A number of recent studies have investigated stress levels in working assistance dogs. These studies have focused primarily on dogs working in animal-assisted-interventions, and overall the results are encouraging, although sample sizes are often small. Palestrini et al. (72) looked at heart rate and behavior of one experienced service dog over >20 20-min sessions working as a therapy dog, and reported no physiological or behavioral signs of stress, fatigue or exhaustion. Glenk et al. (73) and McCullough et al. (74) observed dogs used in therapy sessions in very different settings, and both reported that dogs in their studies were not stressed by repeated work in these sessions, based on behavioral and physiological (cortisol) indicators. King et al. (75) monitored stress in dogs working in animal assisted therapy in varied environments using cortisol measurement, and assessed effect of a quiet play time-out session during work shifts. That study reported no significant impact of the time-out session, but did note a trend of increased cortisol from baseline to 1-h into the work shift (75). They also reported more behavioral signs of stress in young (<6 years old) dogs and inexperienced dogs, vs. older and/or more experienced dogs. Haubenhofer and Kirchengast (76) looked at cortisol in pet dogs working in animal-assisted therapy, and reported that cortisol levels were significantly higher on working days vs. control days; however, as this study did not measure behavioral indicators, it is unclear whether this was negative stress or positive excitement, as the authors themselves note. Additional research would be beneficial to understand if, when, and in what ways assistance dogs experience work-related stress.
Although stressors on assistance dogs will vary according to the type of work that they do, a widely-accepted baseline for assessing and improving animal welfare is the Five Freedoms concept (77). This concept has been recommended as a useful tool for working toward wellbeing and good quality of life for working, assistance, and companion dogs (62, 78, 79), and is endorsed by organizations such as the American Society for the Prevention of Cruelty to Animals (ASPCA) and the Association for Shelter Veterinarians (ASV). The Five Freedoms, originating from a 1965 report (80) on production animal welfare in the UK, are as follows:
Freedom from Hunger and Thirst (by ensuring ready access to fresh water and diet to maintain health and vigor).
Freedom from Discomfort (by providing an appropriate environment including shelter and a comfortable resting area).
Freedom from Pain, Injury or Disease (by prevention or rapid diagnosis and treatment).
Freedom to Express Normal Behavior (by providing sufficient space, proper facilities and company of the animal's own kind).
Freedom from Fear and Distress (by ensuring conditions and treatment which avoid mental suffering).

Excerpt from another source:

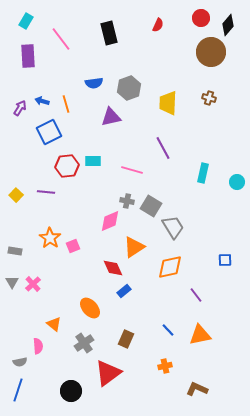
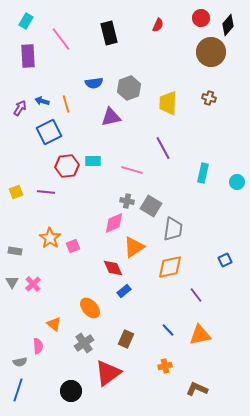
yellow square at (16, 195): moved 3 px up; rotated 24 degrees clockwise
pink diamond at (110, 221): moved 4 px right, 2 px down
gray trapezoid at (173, 227): moved 2 px down; rotated 40 degrees clockwise
blue square at (225, 260): rotated 24 degrees counterclockwise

Working with the client, veterinarians can conduct a brief “Five Freedoms Test” (81), comparing the dog's current health and lifestyle with these basic minimums, and paying particular attention to the last two freedoms (as these are more challenging for many humans to understand and provide for their dogs). Education of the client about behavioral needs of domestic dogs (e.g., having an outlet for natural behaviors, spending time with conspecifics, sufficient physical, and mental exercise) and about canine body language are important components of caring for these dogs. Veterinarians should inquire about behavior as an indicator of welfare during each exam, bearing in mind that some clients' disabilities may interfere with their ability to read canine body language, and should address any deficiencies in the dog's care that might be contributing to decreased welfare (65). In particular, fear and anxiety can compromise not only the assistance dog's welfare, but also the dog's working performance (82, 83), and can lead to early withdrawals from working roles (84) [reviewed in Rooney et al. (85)].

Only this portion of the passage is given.